Василий Протасьич кивнул, двинув кадыком. Справясь с голосом, повелел:
– Позови кого ни то! Жонок… Пелагею, тетку твою, она тут, за дверьми… И Феону тож! – возвыся голос, договорил в сыновью спину.
И, пока не вошли, не завыли, не начали прибирать мертвеца, бережно приложился губами, щекою, седой бородою своей к лику родителя. Всю жизнь держал про себя, что любимый был не он, а тот, покойный, первенец Данила, убитый на бою под Москвой. Всю жизнь отец держал его в требовательной суровой строгости, словно испытывал; возможешь ли заменить того, мертвого? И только сейчас вдруг почуялось, что отец – свой, близкий ему и любимый, а он, хоть и седой и старый уже, а ма-а-ахонькой сейчас! Словно тот, давешний детеныш, коему так хотелось порою (и так страшно было!) прижаться, приласкаться к своему великому, грозному, для него и для многих грозному и праведному в ровной суровости своей отцу.
А за окнами, на дворе, и на сенях, забитых народом, уже восставали плач и голошение жонок, вызнавших у прислуги о кончине великого тысяцкого Москвы.

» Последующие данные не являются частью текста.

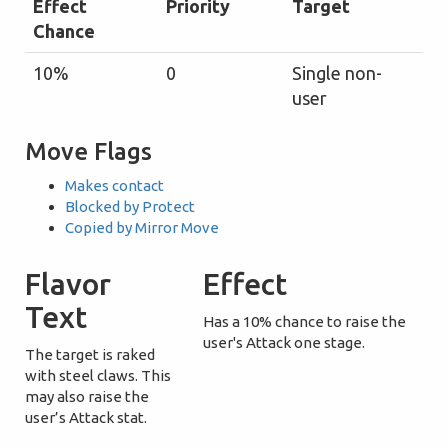
Effect
Priority
Target
Chance
10%
0
Single non-
user
Move Flags
Makes contact
Blocked by Protect
Copied by Mirror Move
Flavor
Effect
Text
Has a 10% chance to raise the
user's Attack one stage.
The target is raked
with steel claws. This
may also raise the
user’s Attack stat.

Близит Сарай. Позади остались осыпи белых гор, леса и разливы, и уже ровная степь протянулась до окоема, ежели выстать на любой берег великой реки. Зверей, что везут в клетках, укачало, и слуги суетятся, обихаживают бедных медведей: довезти бы целыми до Орды! Близит Сарай и тяжкий разговор с Узбеком, а он все в мелких мыслях, все блазнит: как там, дома? Да скоро ли прибудут братья? Да все ли благополучно на Москве? Отвлекись, забудь! Помни одно, то, что ныне там, впереди! Думай о том, что решит властный и капризный хозяин улуса русского! Соберись, как собирал всего себя отец, подплывая к ханской столице! А – не думается. Не текут, не копятся мысли. Весенний ветер шевелит волосы, не дает забыть, что тебе всего двадцать пять лет! И рабыня, золотоволосая девочка, что везут Черкасу на постелю, которая сейчас, застенчиво взглядывая на молодого московского князя в красивом травчатом белошелковом зипуне, стоит, опершись о поручни, и то поглядит в бегучую синюю воду, то, сощурясь, в ширь дальней луговой стороны, а то вновь, чуть вспыхивая ждущим, раскованным взором юной женщины, на молодого князя московского, который нравится ей куда больше далекого и страшноватого (верно, старик, толстый и злой!) татарского бека, который – когда еще будет! И князь тоже вспыхивает, гневает, закусывает губу, стараясь не глядеть на девочку, обряженную в иноземные шелка и парчу… (Ежели бы э т о произошло, после отдать ее Черкасу вдвойне позорно! И как все будут глядеть на него? Сорокоум скажет, отводя глаза: «Дело житейское!» И как он посмотрит потом в глаза Настасье… Нет, нет и нет!) А она вздыхает, чуть разочарованно опуская синие очи… Вот так бы и плыть. Бесконечно. В далекую даль, туда, куда спешат легкие волнистые облака по безмерному окоему неба. И смотреть, как идут друг за другом, уменьшаясь в отдалении, распустивши расписные паруса и изредка вспенивая воду, паузки, учаны и насады княжого поезда, и чуять на себе зовущие тревожные взгляды золотокосой красавицы, и никогда-никогда не довезти ее до места, до душного гарема знатного татарина ордынского! А Сарай близит, и надо что-то решать. Впервые самому, без батюшки. И все иное забыть! Даже и девочку эту, что пойдет в тяжкой ордынской игре наравне с конями, серебром и медведями в клетках…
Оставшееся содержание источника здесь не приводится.